At the president's direction, the United States government has been closely monitoring the potential use of chemical weapons within Syria. We have kept the relevant committees of Congress fully informed of our assessments on this issue, consistent with our statutory obligations. Our intelligence community does assess with varying degrees of confidence that the Syrian regime has used chemical weapons on a small scale in Syria, specifically the chemical agent sarin. This assessment is based in part on physiological samples. Our standard of evidence must build on these intelligence assessments as we seek to establish credible and corroborated facts. For example, the chain of custody is not clear, so we cannot confirm how the exposure occurred and under what conditions. We do believe that any use of chemical weapons in Syria would very likely have originated with the Assad regime. Thus far, we believe that the Assad regime maintains custody of these weapons and has demonstrated a willingness to escalate its horrific use of violence against the Syrian people.

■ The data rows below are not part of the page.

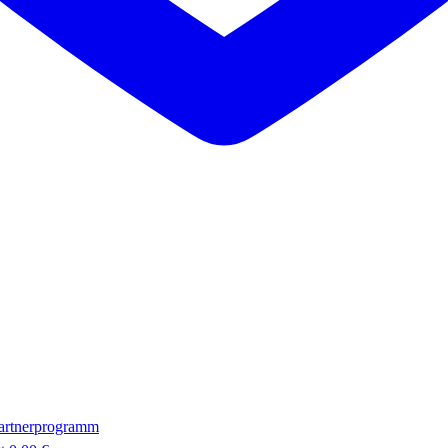
artnerprogramm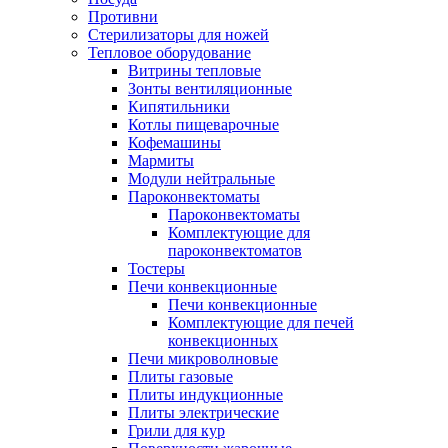
Противни
Стерилизаторы для ножей
Тепловое оборудование
Витрины тепловые
Зонты вентиляционные
Кипятильники
Котлы пищеварочные
Кофемашины
Мармиты
Модули нейтральные
Пароконвектоматы
Пароконвектоматы
Комплектующие для
пароконвектоматов
Тостеры
Печи конвекционные
Печи конвекционные
Комплектующие для печей
конвекционных
Печи микроволновые
Плиты газовые
Плиты индукционные
Плиты электрические
Грили для кур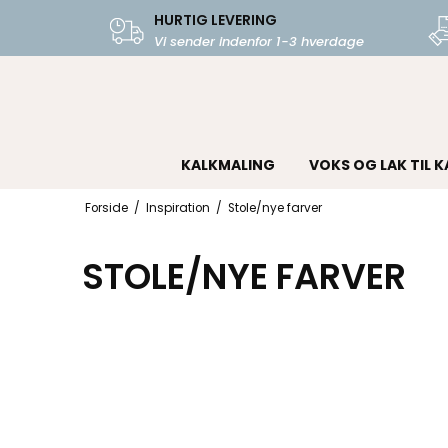
HURTIG LEVERING
Vi sender indenfor 1-3 hverdage
KALKMALING
VOKS OG LAK TIL 
Forside
/
Inspiration
/
Stole/nye farver
STOLE/NYE FARVER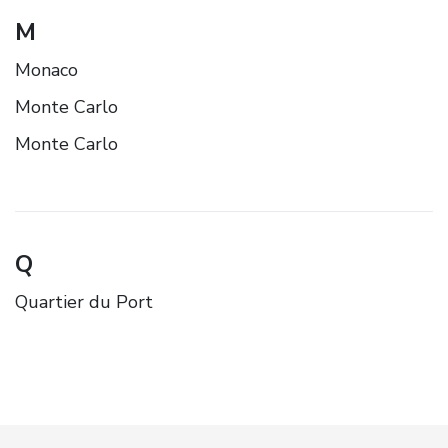
M
Monaco
Monte Carlo
Monte Carlo
Q
Quartier du Port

Because of our concern about the deteriorating situation in Syria, the president has made it clear that the use of chemical weapons— or transfer of chemical weapons to terrorist groups — is a red line for the United States of America. The Obama administration has communicated that message publicly and privately to governments around the world, including the Assad regime. We have also provided information and equipment to the region to help protect Syrians and support humanitarian workers in their life-saving work. However, precisely because the president takes this issue so seriously, we have an obligation to fully investigate any evidence of chemical weapons use within Syria. That is why we are currently pressing for a comprehensive United Nations investigation that can credibly evaluate the evidence and establish what took place. We are also working with our friends and allies, and the Syrian opposition, to procure, share and evaluate additional information associated with reports of the use of chemical weapons so that we can establish the facts.

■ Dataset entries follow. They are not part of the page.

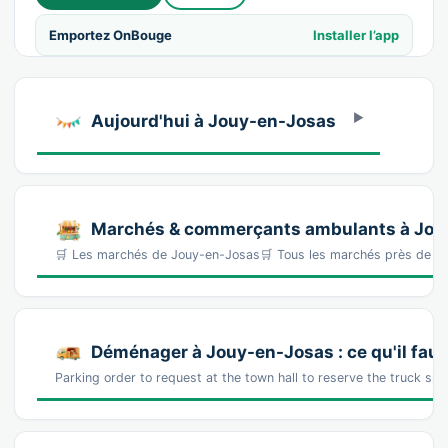
Emportez OnBouge
Installer l’app
Aujourd'hui à Jouy-en-Josas
Marchés & commerçants ambulants à Jou
🛒 Les marchés de Jouy-en-Josas🛒 Tous les marchés près de 
Déménager à Jouy-en-Josas : ce qu'il faut
Parking order to request at the town hall to reserve the truck s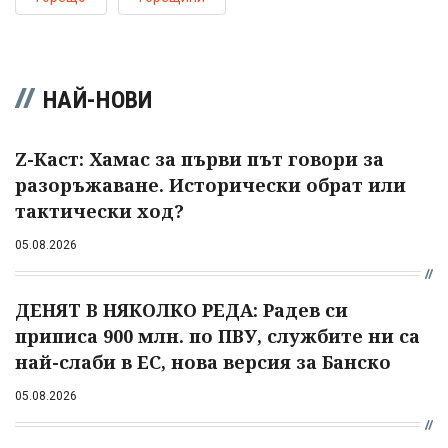
НАЙ-НОВИ
Z-Каст: Хамас за първи път говори за
разоръжаване. Исторически обрат или
тактически ход?
05.08.2026
ДЕНЯТ В НЯКОЛКО РЕДА: Радев си
приписа 900 млн. по ПВУ, службите ни са
най-слаби в ЕС, нова версия за Банско
05.08.2026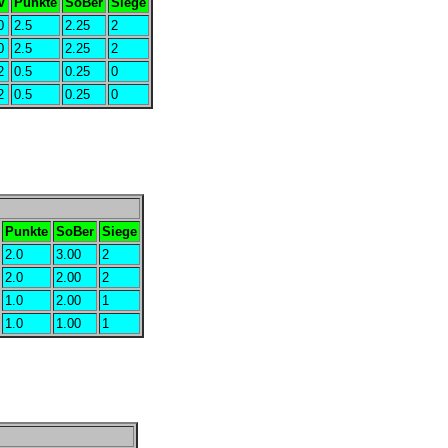
V
Punkte
SoBer
Siege
0
2.5
2.25
2
0
2.5
2.25
2
2
0.5
0.25
0
2
0.5
0.25
0
Punkte
SoBer
Siege
2.0
3.00
2
2.0
2.00
2
1.0
2.00
1
1.0
1.00
1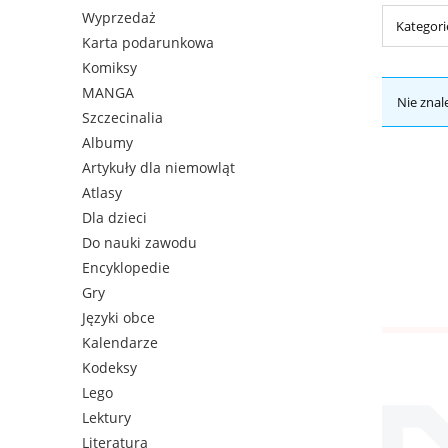
Wyprzedaż
Kategori
Karta podarunkowa
Komiksy
MANGA
Nie znal
Szczecinalia
Albumy
Artykuły dla niemowląt
Atlasy
Dla dzieci
Do nauki zawodu
Encyklopedie
Gry
Języki obce
Kalendarze
Kodeksy
Lego
Lektury
Literatura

Given the stakes involved, and what we have learned from our own recent experience, intelligence assessments alone are not sufficient— only credible and corroborated facts that provide us with some degree of certainty will guide our decision-making and strengthen our leadership of the international community. The Obama administration will remain in close consultation with you and the Congress on these matters. In the interim, the administration is prepared for all contingencies so that we can respond appropriately to any confirmed use of chemical weapons, consistent with our national interests. The United States and the international community have a number of potential responses available, and no option is off the table. In response to the deteriorating situation in Syria, we have also dramatically increased our humanitarian assistance and our support for the opposition to bring about the political transition that the Syrian people deserve.